Notes: Quotes are taken from the digital review copy I received, so I don’t have page numbers. The quotes may differ from the final published version. All quotes are from Gio’s narration unless otherwise stated/attributed.
“MatchUp is for hookups, Ayesha.” I sound like an overprotective brother. I would know because I went through this phase last year where I met up with some random girls every now and then for a quick hookup and even some guys, too, as an experiment to see if I was really into guys the way I started to think I was. Somehow making out with a random guy helped me figure things out, like icing on the cake.

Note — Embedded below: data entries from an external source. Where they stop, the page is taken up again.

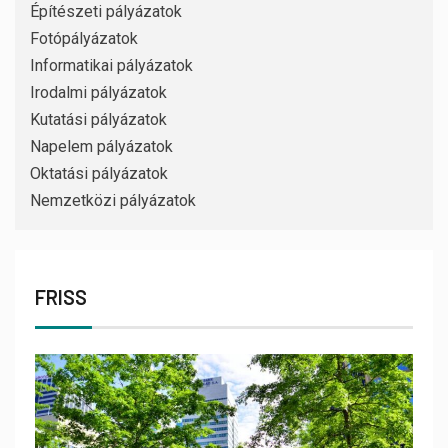
Építészeti pályázatok
Fotópályázatok
Informatikai pályázatok
Irodalmi pályázatok
Kutatási pályázatok
Napelem pályázatok
Oktatási pályázatok
Nemzetközi pályázatok
FRISS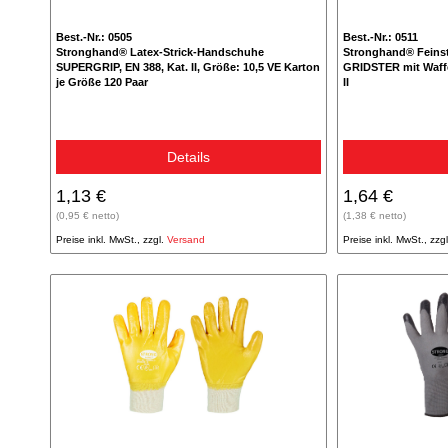
Best.-Nr.: 0505
Best.-Nr.: 0511
Stronghand® Latex-Strick-Handschuhe
Stronghand® Feins
SUPERGRIP, EN 388, Kat. II, Größe: 10,5 VE Karton
GRIDSTER mit Waffe
je Größe 120 Paar
II
Details
1,13 €
1,64 €
(0,95 € netto)
(1,38 € netto)
Preise inkl. MwSt., zzgl.
Versand
Preise inkl. MwSt., zzg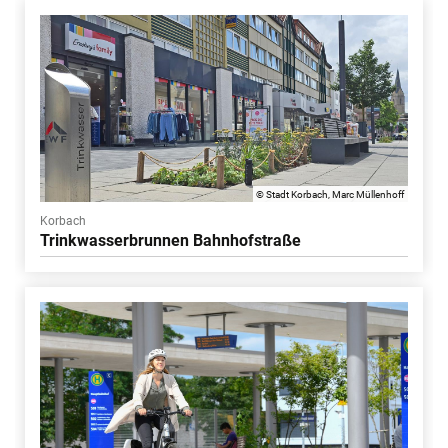
© Stadt Korbach, Marc Müllenhoff
Korbach
Trinkwasserbrunnen Bahnhofstraße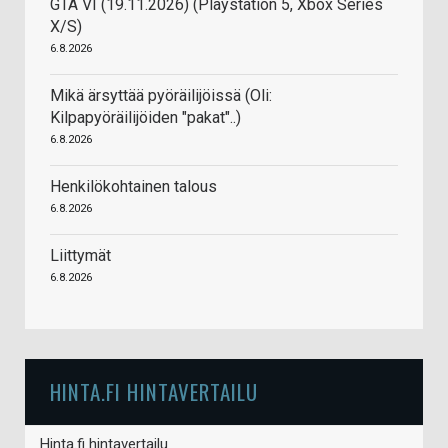
GTA VI (19.11.2026) (Playstation 5, Xbox Series
X/S)
6.8.2026
Mikä ärsyttää pyöräilijöissä (Oli:
Kilpapyöräilijöiden "pakat"..)
6.8.2026
Henkilökohtainen talous
6.8.2026
Liittymät
6.8.2026
HINTA.FI HINTAVERTAILU
Hinta.fi hintavertailu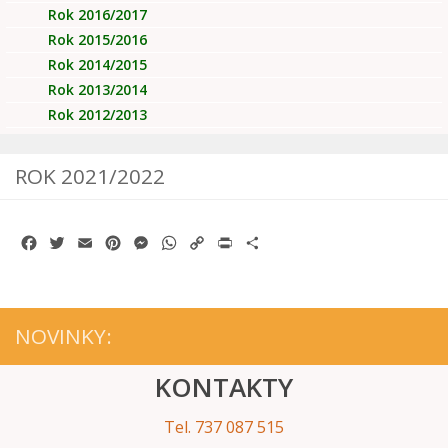
Rok 2016/2017
Rok 2015/2016
Rok 2014/2015
Rok 2013/2014
Rok 2012/2013
ROK 2021/2022
Facebook
Twitter
Email
Pinterest
Messenger
WhatsApp
Copy
Print
Share
Link
NOVINKY:
KONTAKTY
Tel. 737 087 515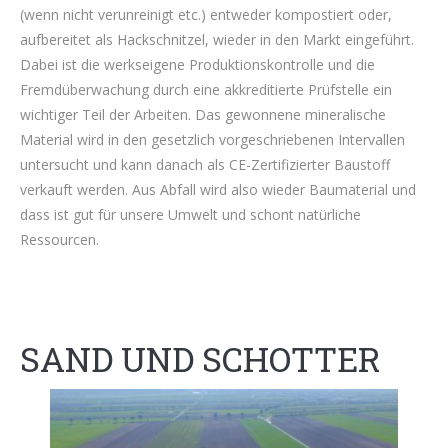
(wenn nicht verunreinigt etc.) entweder kompostiert oder,
aufbereitet als Hackschnitzel, wieder in den Markt eingeführt.
Dabei ist die werkseigene Produktionskontrolle und die
Fremdüberwachung durch eine akkreditierte Prüfstelle ein
wichtiger Teil der Arbeiten. Das gewonnene mineralische
Material wird in den gesetzlich vorgeschriebenen Intervallen
untersucht und kann danach als CE-Zertifizierter Baustoff
verkauft werden. Aus Abfall wird also wieder Baumaterial und
dass ist gut für unsere Umwelt und schont natürliche
Ressourcen.
SAND UND SCHOTTER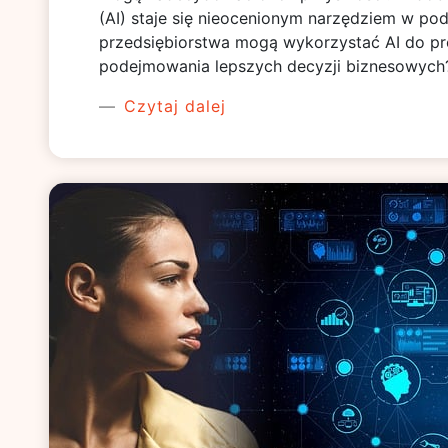
(AI) staje się nieocenionym narzędziem w po
przedsiębiorstwa mogą wykorzystać AI do p
podejmowania lepszych decyzji biznesowych
Czytaj dalej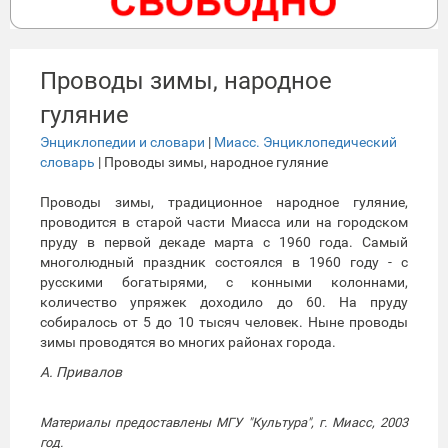
Проводы зимы, народное
гуляние
Энциклопедии и словари
|
Миасс. Энциклопедический
словарь
| Проводы зимы, народное гуляние
Проводы зимы, традиционное народное гуляние,
проводится в старой части Миасса или на городском
пруду в первой декаде марта с 1960 года. Самый
многолюдный праздник состоялся в 1960 году - с
русскими богатырями, с конными колоннами,
количество упряжек доходило до 60. На пруду
собиралось от 5 до 10 тысяч человек. Ныне проводы
зимы проводятся во многих районах города.
А. Привалов
Материалы предоставлены МГУ "Культура", г. Миасс, 2003
год.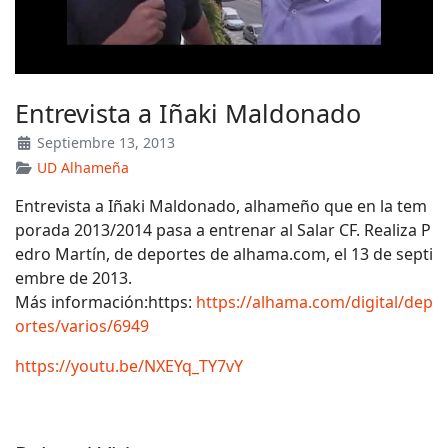
Entrevista a Iñaki Maldonado
Septiembre 13, 2013
UD Alhameña
Entrevista a Iñaki Maldonado, alhameño que en la tem
porada 2013/2014 pasa a entrenar al Salar CF. Realiza P
edro Martín, de deportes de alhama.com, el 13 de septi
embre de 2013.
Más información:https:
https://alhama.com/digital/dep
ortes/varios/6949
https://youtu.be/NXEYq_TY7vY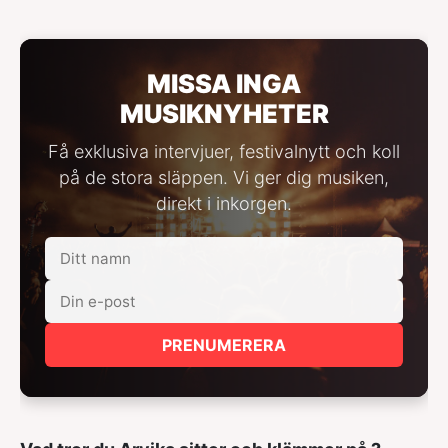
MISSA INGA
MUSIKNYHETER
Få exklusiva intervjuer, festivalnytt och koll
på de stora släppen. Vi ger dig musiken,
direkt i inkorgen.
PRENUMERERA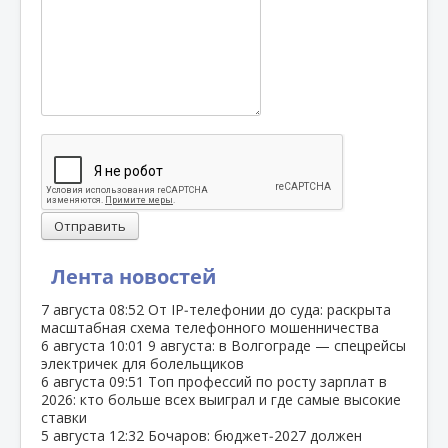
Отправить
Лента новостей
7 августа
08:52
От IP‑телефонии до суда: раскрыта
масштабная схема телефонного мошенничества
6 августа
10:01
9 августа: в Волгограде — спецрейсы
электричек для болельщиков
6 августа
09:51
Топ профессий по росту зарплат в
2026: кто больше всех выиграл и где самые высокие
ставки
5 августа
12:32
Бочаров: бюджет‑2027 должен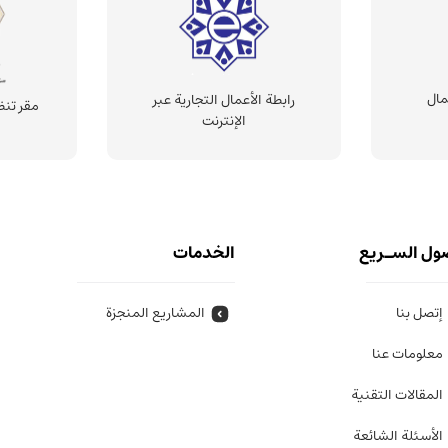
مال
رابطة الأعمال التجارية عبر
مقر تنظ
الإنترنت
ول السـريع
الخدمات
إتصل بنا
المشاريع المنجزة
معلومات عنا
المقالات التقنية
الأسئلة الشائعة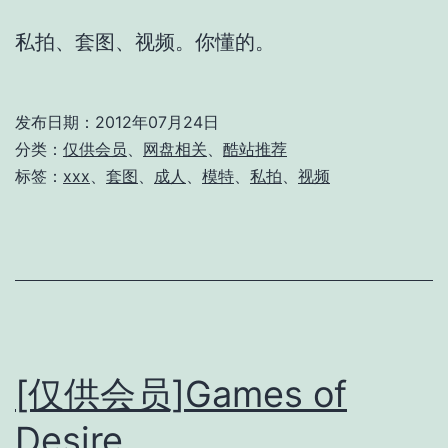
私拍、套图、视频。你懂的。
发布日期：
2012年07月24日
分类：
仅供会员
、
网盘相关
、
酷站推荐
标签：
xxx
、
套图
、
成人
、
模特
、
私拍
、
视频
[仅供会员]Games of
Desire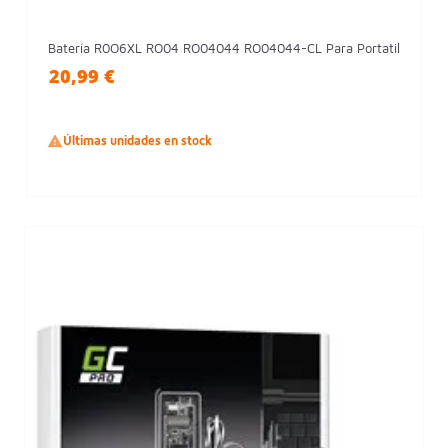
Batería R0O6XL RO04 RO04044 RO04044-CL Para Portatil
20,99 €

Últimas unidades en stock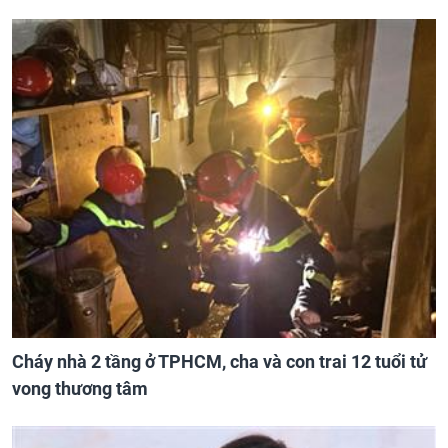
Cháy nhà 2 tầng ở TPHCM, cha và con trai 12 tuổi tử
vong thương tâm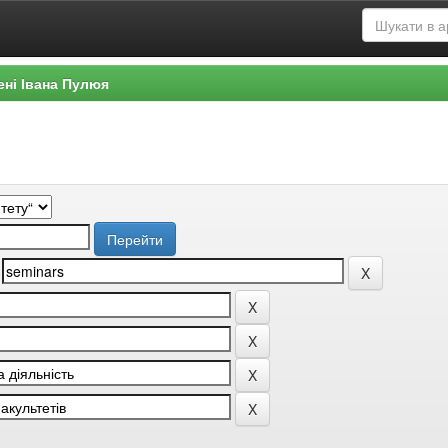
ені Івана Пулюя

Sometimes I wonder if things would be different if she were still here with us. I wonder if pops would drink like he does. I wonder if Theo would still need me to walk him to school every morning. I wonder a lot of things and I might not ever know the answers. And I tell myself that it’s…okay.
Dr. McCullough, she said counting or naming the states in alphabetical order and even reverse alphabetical order helps you clear your head, helps push through anxiety and panic attacks.
In my thoughts.
But I can’t shake this grief.
Suddenly I wonder if the darkness that I feel in my chest is there because I’m holding on to it rather than emptying it out. Something inside me is stirring and stirring and it feels wrong. I can’t focus on anything.
I’m so hurt and beat up about the fact that this whole time I could’ve had some sort of relationship with her, some sort of contact. Maybe I wouldn’t have needed to go through counseling with Dr. McCullough back when I was a freshman and sophomore. At least, not as often as I did. Or maybe at least her absence wouldn’t have felt as heavy. Maybe I would have the answers to all the questions written on my heart that I don’t even know to ask. Maybe the grief I experience in waves and seasons wouldn’t be as heavy as a tsunami tiding over me, completely consuming every inch of my body until I, too, am something to be grieved.
“Loss fucks you up, but it doesn’t change who you are. I have to believe that. It forces you to be brave and strong so you can hold your life together, and the lives of the people you love together—the ones who are still here.”-David
This boy is such a mystery, but I can’t help but feel like I’m on top of the world when I’m near him. I can’t help but feel every butterfly in a fifty-mile radius flutter in my stomach. I don’t take my eyes off him—I can’t.
“The biggest lie the world tells you is that you have to have everything figured out. You don’t. That’s part of the journey of life—figuring out the different layers of you. And when you’re ready to share those layers, you deserve to be able to do that. But you don’t have to do it till that time comes.”-Jackie, Gio’s mother
On top of everything else, I’m terrified David will see right through the different layers of me. He won’t see this soft, nice, somewhat shy boy, but instead and ugly fucking disaster.
That’s the thing about grief: it’s a sneaky little devil that creeps up on you and catches you off guard. It pops up when you’re not prepared and takes shapes that you least expect.